The first step should be to see what most people are using the Internet for but the statistics get muddy here. Most studies agree that the number one reason people use the web is to “find information.” The issue is that “finding information” is vague. For example, scrolling Twitter hashtags to learn about the recent Kanye West scandal is technically finding information as is intensively reading a UN climate report online. 

A study from Kepios this year shows that there are 4.74 billion social media users around the globe as of October this year. 

The issue is that most are aware that social media technologies are addictive and often harmful to minors’ mental health — especially for girls and young women — but it’s difficult to articulate that in a progressive way. If you want to get people’s attention about said issues there’s often only a few places where you can get a lot of attention now: those very social medias. 

There have been voices, however, that manage to effectively communicate the harmful aspects of Internetization and social media addiction. The first is musician-comedian Bo Burnham who has pointed out the fact that social media relies on the current economic model of “Growth, Growth, Growth!” Instead of that growth finding its object in land expansion, like in the past, growth now figures in terms of capturing attention spans to gain advertising revenue. Burnham outlines the resulting mental detachment due to this new growth model:

“The kids know it. The whole joke on the Internet is everyone’s like ‘This place sucks, right?’… That’s why their memes are all ironic and detached, and self-referential and 12 layers deep, because truth is completely dead to them and they know it.” 

Burnham’s Netflix special from last year, Inside, can be seen as featuring a suite of specific criticisms related to social media habits that have formed around truth being “completely dead.” The key in Burnham’s critical rhetoric, though, is that he politicizes this issue using the language of the detached, ironic youth—infiltrating it from the inside, so to speak, as the whole “woke” Socko bit from his recent special exemplifies.

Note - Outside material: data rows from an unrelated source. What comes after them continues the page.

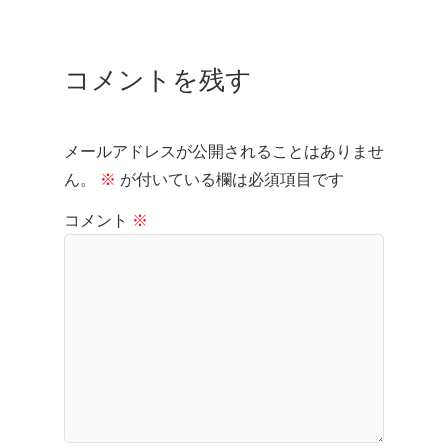
コメントを残す
メールアドレスが公開されることはありませ
ん。
※
が付いている欄は必須項目です
コメント
※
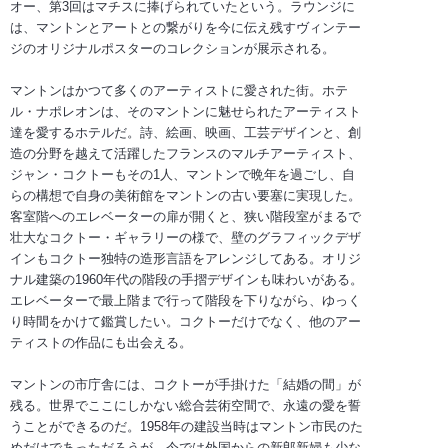
オー、第3回はマチスに捧げられていたという。ラウンジに
は、マントンとアートとの繋がりを今に伝え残すヴィンテー
ジのオリジナルポスターのコレクションが展示される。
マントンはかつて多くのアーティストに愛された街。ホテ
ル・ナポレオンは、そのマントンに魅せられたアーティスト
達を愛するホテルだ。詩、絵画、映画、工芸デザインと、創
造の分野を越えて活躍したフランスのマルチアーティスト、
ジャン・コクトーもその1人、マントンで晩年を過ごし、自
らの構想で自身の美術館をマントンの古い要塞に実現した。
客室階へのエレベーターの扉が開くと、狭い階段室がまるで
壮大なコクトー・ギャラリーの様で、壁のグラフィックデザ
インもコクトー独特の造形言語をアレンジしてある。オリジ
ナル建築の1960年代の階段の手摺デザインも味わいがある。
エレベーターで最上階まで行って階段を下りながら、ゆっく
り時間をかけて鑑賞したい。コクトーだけでなく、他のアー
ティストの作品にも出会える。
マントンの市庁舎には、コクトーが手掛けた「結婚の間」が
残る。世界でここにしかない総合芸術空間で、永遠の愛を誓
うことができるのだ。1958年の建設当時はマントン市民のた
めだけであっただろうが、今では外国からの新郎新婦も少な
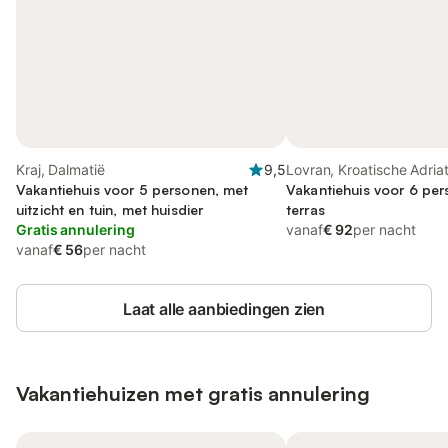
Kraj, Dalmatië
9,5
Lovran, Kroatische Adria
Vakantiehuis voor 5 personen, met
Vakantiehuis voor 6 pe
uitzicht en tuin, met huisdier
terras
Gratis annulering
vanaf
€ 92
per nacht
vanaf
€ 56
per nacht
Laat alle aanbiedingen zien
Vakantiehuizen met gratis annulering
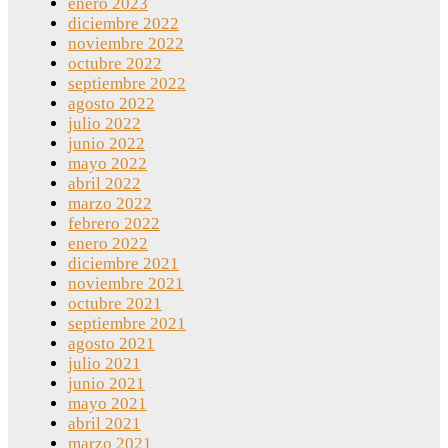
enero 2023
diciembre 2022
noviembre 2022
octubre 2022
septiembre 2022
agosto 2022
julio 2022
junio 2022
mayo 2022
abril 2022
marzo 2022
febrero 2022
enero 2022
diciembre 2021
noviembre 2021
octubre 2021
septiembre 2021
agosto 2021
julio 2021
junio 2021
mayo 2021
abril 2021
marzo 2021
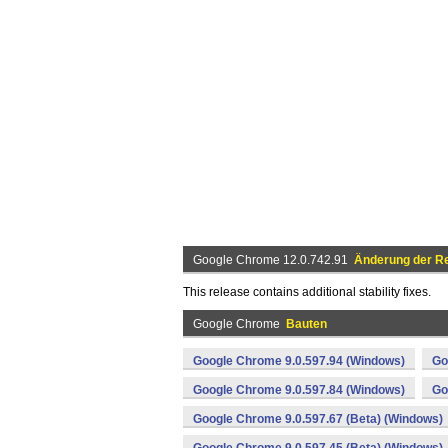
Google Chrome 12.0.742.91
Änderung der Re
This release contains additional stability fixes.
Google Chrome
Bauten
Google Chrome 9.0.597.94 (Windows)
Go
Google Chrome 9.0.597.84 (Windows)
Go
Google Chrome 9.0.597.67 (Beta) (Windows)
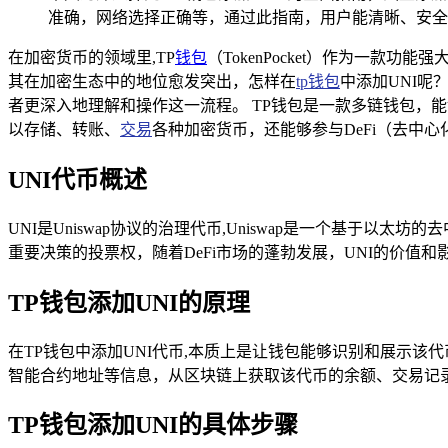
准确，网络选择正确等，通过此指南，用户能清晰、安全地
在加密货币的领域里,TP
钱包
（TokenPocket）作为一款
其在加密生态中的地位愈发突出，怎样在
tp钱包
中添加UNI呢
者更深入地理解和操作这一流程。 TP钱包是一款多链钱包，
以存储、转账、
交易
各种加密货币，还能够参与DeFi（去中
UNI代币概述
UNI是Uniswap协议的治理代币,Uniswap是一个基于
重要决策的投票权，随着DeFi市场的蓬勃发展，UNI的价值
TP钱包添加UNI的原理
在TP钱包中添加UNI代币,本质上是让钱包能够识别和展示该
智能合约地址等信息，从区块链上获取该代币的余额、交易记
TP钱包添加UNI的具体步骤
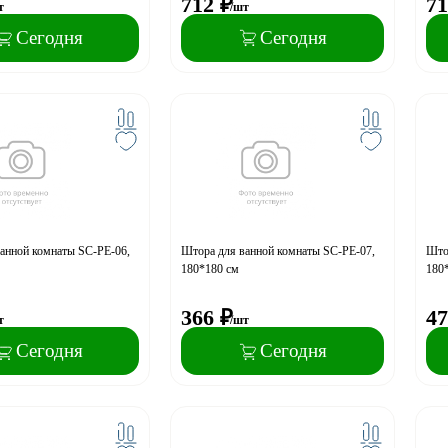
712
₽
71
т
/шт
Сегодня
Сегодня
анной комнаты SC-PE-06,
Штора для ванной комнаты SC-PE-07,
Што
180*180 см
180
366
₽
47
т
/шт
Сегодня
Сегодня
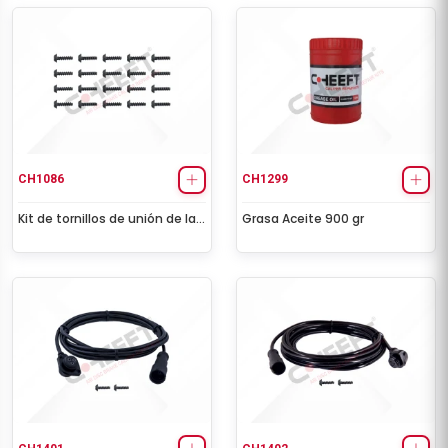
CH1086
CH1299
Kit de tornillos de unión de la
Grasa Aceite 900 gr
tapa del sensor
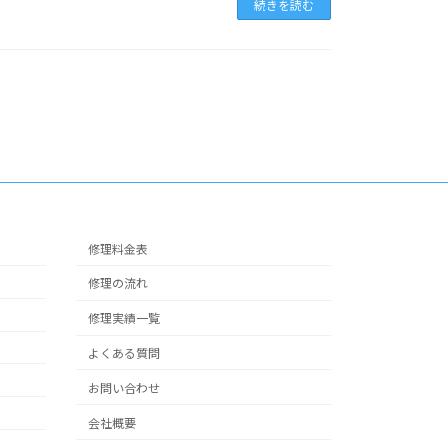
続きを読む
修理料金表
修理の流れ
修理実績一覧
よくある質問
お問い合わせ
会社概要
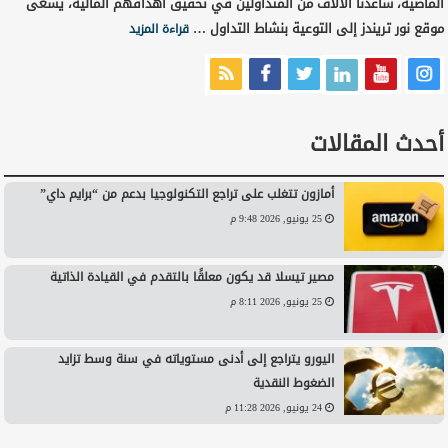
الماضية، ساعدنا الآلاف من المتداولين في تحقيق أهدافهم المالية، يسعى
موقع نور تريندز إلى التوعية بنشاط التداول …
قراءة المزيد
أحدث المقالات
أمازون تتغلب على تراجع التكنولوجيا بدعم من “برايم داي”
25 يونيو, 2026 9:48 م
مصير تيسلا قد يكون معلقًا بالتقدم في القيادة الذاتية
25 يونيو, 2026 8:11 م
اليورو يتراجع إلى أدنى مستوياته في سنة وسط تزايد
الضغوط النقدية
24 يونيو, 2026 11:28 م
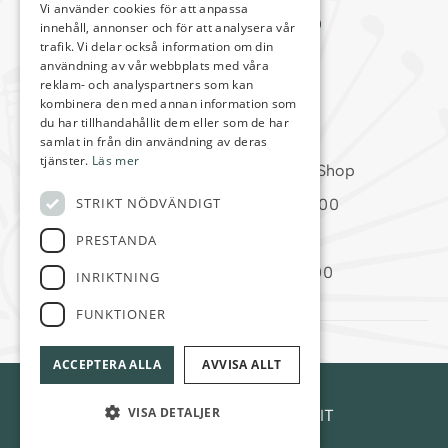
Vi använder cookies för att anpassa
Arvika Golfklubb
innehåll, annonser och för att analysera vår
trafik. Vi delar också information om din
Kansli/Golfshop
användning av vår webbplats med våra
reklam- och analyspartners som kan
0703-88 41 33
kombinera den med annan information som
info@arvikagk.com
du har tillhandahållit dem eller som de har
samlat in från din användning av deras
tjänster.
Läs mer
Öppettider fr.om. V.15 Kansli/Shop
STRIKT NÖDVÄNDIGT
Måndag-Torsdag 09:00-16:00
Fredag 09:00-14:00
PRESTANDA
Lördag-Söndag 08:00-14:00
INRIKTNING
FUNKTIONER
ACCEPTERA ALLA
AVVISA ALLT
© Arvika Golfklubb
VISA DETALJER
Hemsidan levereras av Kust IT
Cookie Inställningar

People forget that the Internet became highly lucrative through a lot of the changes that came with Web 2.0 in the late aughts that made the financial and technical barriers for entry low for those looking to market their business because of the then burgeoning model of user’s content-based sites such as YouTube, MySpace, Google, etc. Politicizing this shift is important. 

Furthermore, artists have been at the forefront of Internet criticism for some time. 

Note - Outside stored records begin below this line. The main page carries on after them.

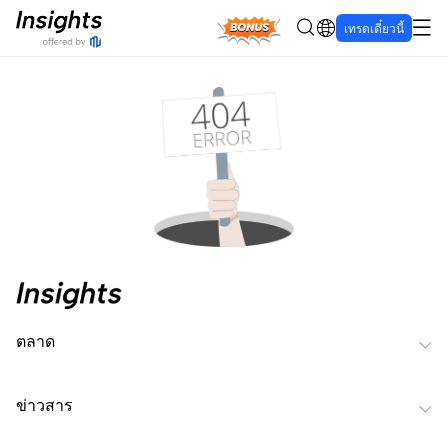
Bonus
เทรดเดี๋ยวนี้
ตลาด
ข่าวสาร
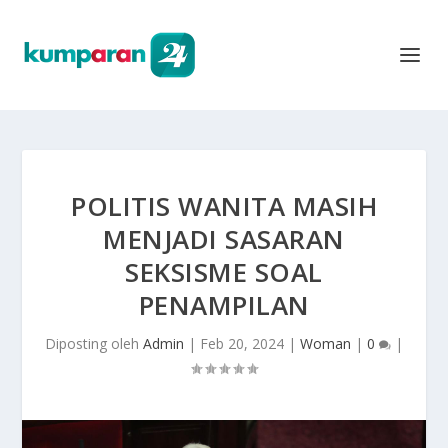
POLITIS WANITA MASIH
MENJADI SASARAN
SEKSISME SOAL
PENAMPILAN
Diposting oleh
Admin
|
Feb 20, 2024
|
Woman
|
0
|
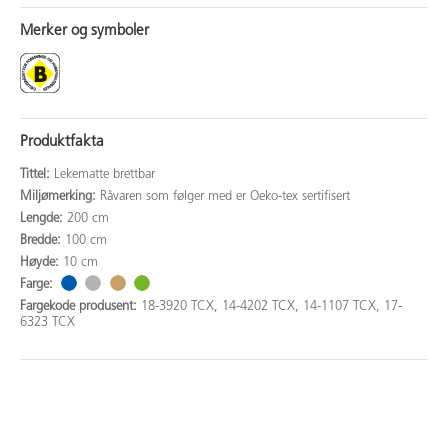
Merker og symboler
Produktfakta
Tittel:
Lekematte brettbar
Miljømerking:
Råvaren som følger med er Oeko-tex sertifisert
Lengde:
200 cm
Bredde:
100 cm
Høyde:
10 cm
Farge:
Fargekode produsent:
18-3920 TCX, 14-4202 TCX, 14-1107 TCX, 17-
6323 TCX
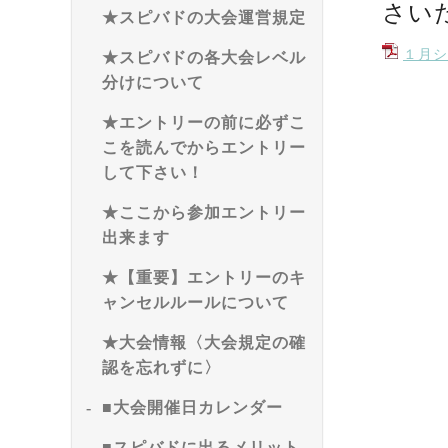
さいた
★スピバドの大会運営規定
１月シ
★スピバドの各大会レベル
分けについて
★エントリーの前に必ずこ
こを読んでからエントリー
して下さい！
★ここから参加エントリー
出来ます
★【重要】エントリーのキ
ャンセルルールについて
★大会情報〈大会規定の確
認を忘れずに〉
■大会開催日カレンダー
■スピバドに出るメリット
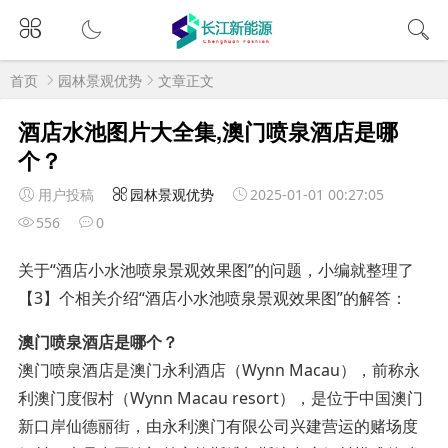
首页
园林景观优势
文章正文
酒店水池图片大全集,澳门喷泉酒店是哪
个？
用户投稿
园林景观优势
2025-01-01 00:27:05
556
0
关于“酒店小水池喷泉景观效果图”的问题，小编就整理了
【3】个相关介绍“酒店小水池喷泉景观效果图”的解答：
澳门喷泉酒店是哪个？
澳门喷泉酒店是澳门永利酒店（Wynn Macau），前称永
利澳门度假村（Wynn Macau resort），是位于中国澳门
新口岸仙德丽街，由永利澳门有限公司兴建营运的赌场度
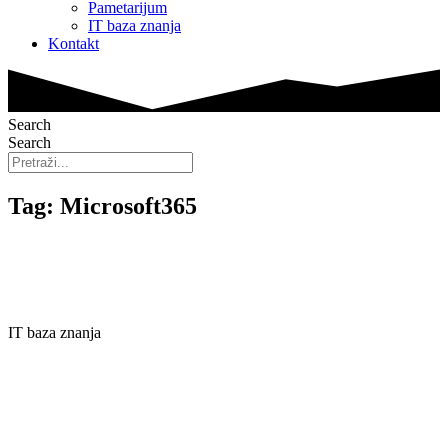
Pametarijum
IT baza znanja
Kontakt
Search
Search
Tag: Microsoft365
IT baza znanja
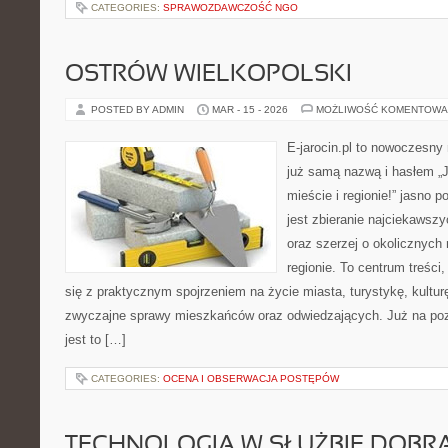
CATEGORIES:
SPRAWOZDAWCZOŚĆ NGO
OSTRÓW WIELKOPOLSKI
POSTED BY ADMIN
MAR - 15 - 2026
MOŻLIWOŚĆ KOMENTOWA
E-jarocin.pl to nowoczesny
już samą nazwą i hasłem „J
mieście i regionie!” jasno 
jest zbieranie najciekawszy
oraz szerzej o okolicznych
regionie. To centrum treści
się z praktycznym spojrzeniem na życie miasta, turystykę, kulturę,
zwyczajne sprawy mieszkańców oraz odwiedzających. Już na pozi
jest to […]
CATEGORIES:
OCENA I OBSERWACJA POSTĘPÓW
TECHNOLOGIA W SŁUŻBIE DOBR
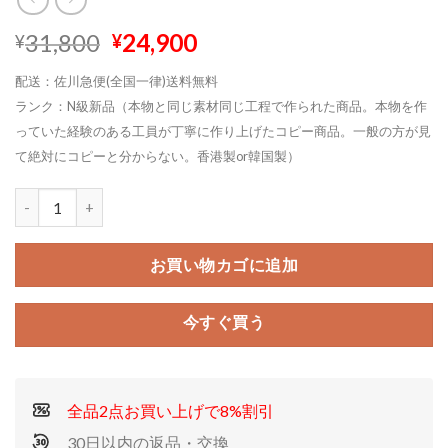
元
現
31,800
24,900
¥
¥
の
在
配送：佐川急便(全国一律)送料無料
価
の
ランク：N級新品（本物と同じ素材同じ工程で作られた商品。本物を作
格
価
っていた経験のある工員が丁寧に作り上げたコピー商品。一般の方が見
は
格
¥31,800
は
て絶対にコピーと分からない。香港製or韓国製）
で
¥24,900
し
で
た。
す。
お買い物カゴに追加
今すぐ買う
全品2点お買い上げで8%割引
30日以内の返品・交換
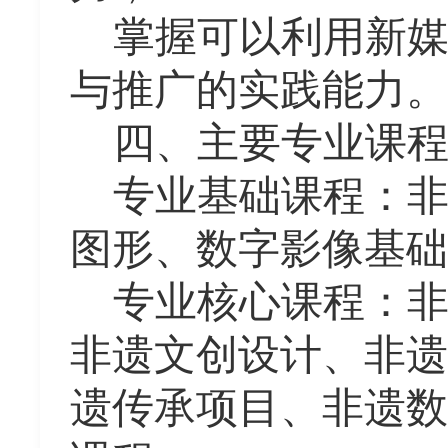
掌握可以
利用新
与推广的实践能力。
四、主要专业课
专业基础课程：
图形、数字影像基础
专业核心课程：
非遗文创设计、非遗数
遗传承项目、非遗数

Highly-regarded independent musical acts from this decade and last that owe their rise to the Internet such as JPEGMafia, Phoebe Bridgers, Death Grips and others often have one theme in common in their music: the effects of the Internet on an emotional level. Sentiments of overstimulation, post-ironic detachment, point-of-entry narcissism, even violence, figure into these artists’ work in some way or another. 

A Death Grips track called “Culture Shock” from 2011 lyrically investigates this issue with an almost prophetic foresight given the year it was released:

“You speak in abbreviations because real life conversation moves too slow / You’re the media’s creation, yeah your free will has been taken and you don’t know… Whatchya gonna be when you’re grown young blood? / Gonna be a helpless drone /  Won’t ever have to think / No your head’ll be linked directly to your cell phone / The virus is alive, I can see it in your eyes / The infection is full blown” 

Politicizing and aestheticizing the discontent that internet addiction has fomented in younger people is one of the most effective ways of getting the ball rolling on changing the most addictive aspects of the web. Artists that are doing this in highly effective ways like the ones mentioned above are the first step in getting that message across in the mainstream. The trickier part is translating these issues into legislation and systemic change, to get the people with political power to take them seriously. 

If social media didn’t run on a growth model it could be completely reimagined as a place for genuinely productive, far-reaching interactions that lead to actual concrete changes to the world instead of non-stop scrolling that serves the interests of advertisers and the wealthy.